Adults Are Sharing the Harshest Punishments They Got Growing Up, One Says “That Was Just Normal Back Then”

Adults Are Sharing the Harshest Punishments They Got Growing Up, One Says “That Was Just Normal Back Then”

On a now-viral AskReddit thread, adults flooded the comments to name the harshest punishments they remember from childhood. The replies were blunt, sometimes funny, often heartbreaking, a roll call of paddles, grounding, public humiliation and creative cruelty. For many, the memories come with a shrug and the refrain, “That was just normal back then,” a line that reveals how cultural acceptance masked the real harm of these practices.

Physical punishments that left lasting marks

One of the most common themes in the thread was corporal punishment.
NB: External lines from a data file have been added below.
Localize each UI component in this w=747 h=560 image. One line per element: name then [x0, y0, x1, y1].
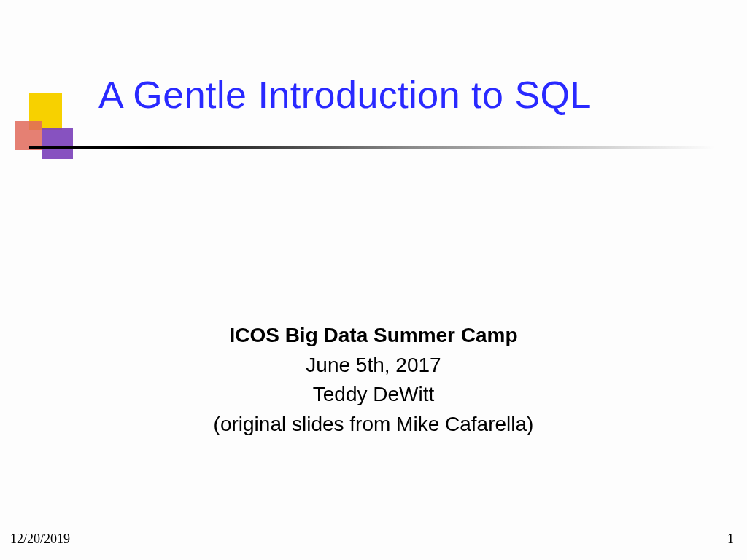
- slide: A Gentle Introduction to SQL ICOS Big Da…: [0, 0, 747, 560]
- slide-title: A Gentle Introduction to SQL: [98, 73, 592, 117]
- square-purple-icon: [42, 128, 73, 159]
- body-date: June 5th, 2017: [0, 351, 747, 381]
- title-underline: [29, 146, 715, 149]
- slide-body: ICOS Big Data Summer Camp June 5th, 2017…: [0, 321, 747, 439]
- footer-date: 12/20/2019: [10, 532, 70, 547]
- body-credit: (original slides from Mike Cafarella): [0, 410, 747, 440]
- footer-page-number: 1: [727, 532, 734, 547]
- body-heading: ICOS Big Data Summer Camp: [0, 321, 747, 351]
- body-author: Teddy DeWitt: [0, 380, 747, 410]
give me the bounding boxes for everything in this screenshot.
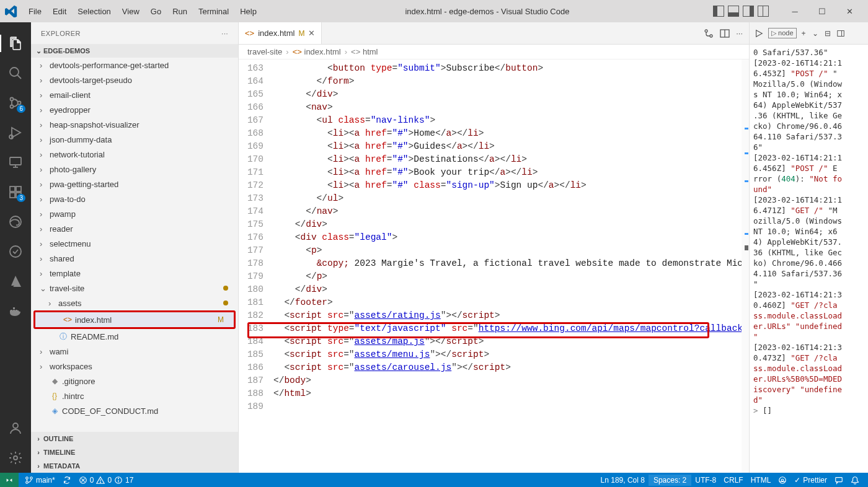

People described spankings, beatings with belts, wooden spoons and switches, and the fear of being sent to school with visible marks. Those recollections are short on nostalgia; instead, they carry a clear undertone of pain, shame and confusion. Adults who once accepted these measures as “discipline” now often say they felt small, angry or betrayed by caregivers they trusted.

Even when physical punishment stopped at a bruise or a sore backside, the emotional aftershocks could outlast the physical wound. Many commenters tied that early fear of corporal discipline to a persistent anxiety about authority, difficulty trusting adults, or a complicated relationship with confrontation in adulthood.

Deprivation, grounding and the slow erosion of autonomy

Grounding and privilege withdrawal were another dominant thread. No TV, no phone, no friends over, punishments that remove normal childhood outlets and isolate children from their peers. Several people pointed out how devastating it felt to be cut off from the social world that makes adolescence bearable. For kids, these penalties can feel less like correction than exile.

Some parents escalated deprivation into basic necessities: being sent to bed without dinner, losing the right to enjoyable activities for long stretches, or being punished financially by doing unpaid labor. The message was often clear: your needs are secondary to control. For many redditors, the memory is less about a single event and more about a pattern that taught them to negotiate safety through compliancy rather than understanding.

Humiliation, chores and punishments designed to teach public lessons

Humiliation made the list repeatedly. A number of adults remembered punishments intended to embarrass rather than educate, being forced to apologize publicly, wear a sign, or perform chores under a parent’s critical gaze. These punishments reveal an intent to shame, to make a lesson memorable by attacking dignity instead of explaining consequences.

Chores themselves often turned into punishment: endless cleaning, scrubbing toilets, or being made to complete impossible lists of tasks. While chores can be healthy when used to teach responsibility, redditors described situations where they became punitive tools: tasks did not come with explanations or learning, only the message that children were disposable labor until they earned forgiveness.

The creative, cruel and sometimes bizarre

Not all punishments fit neat categories. People recalled creative or bizarre methods that felt designed to be as memorable as they were mean. Examples ranged from long, degrading chores to strange rituals intended to humble or frighten. These methods tended to stand out in memory precisely because they were disproportionate, theatrical ways to exert control over a child’s body or emotions.

Several commenters acknowledged that what felt “creative” to their parents was simply a reflection of a time and place where harsher discipline was normalized. That normalization is the thread that ties many of these stories together: the belief that being tough now would prevent bigger problems later, even when the immediate cost was real harm to a child’s sense of safety.

How those memories shape adults today

Across the thread, the tone shifted from laughter to reflection as people considered the long-term consequences of those punishments. Some said the punishments taught resilience or made them independent; many more admitted they carried scars, emotional distance from parents, trust issues, low self-esteem, or an instinctive freeze in confrontations. A surprising number reported vowing never to replicate the same methods with their own children, even if they still struggle to find better alternatives.

There was also an acknowledgment of complexity: not every parent who punished harshly intended harm. Generational habits, stress, lack of alternatives, cultural norms and their own childhood experiences often informed their choices. That makes accountability and healing harder but also more necessary.

What Parents Can Take From This

These Reddit confessions offer a blunt lesson: harsh punishments are memorable for all the wrong reasons. If you’re a caregiver looking to correct behavior without leaving lasting harm, consider replacing physical or shaming tactics with clear, proportionate consequences, consistent routines and explanations that teach rather than terrify. Use timeouts that allow kids to calm down and reflect, not to be isolated indefinitely. Make consequences immediate and related to the behavior so children can connect actions to outcomes. Model apologies and repair when you overstep, admitting mistakes teaches accountability better than humiliating a child ever could.

Finally, if you grew up with severe punishment and find its echoes in your life, it’s okay to seek help. Therapy, honest conversations with family, and reading up on positive discipline strategies can help break patterns and build a different kind of normal for the next generation.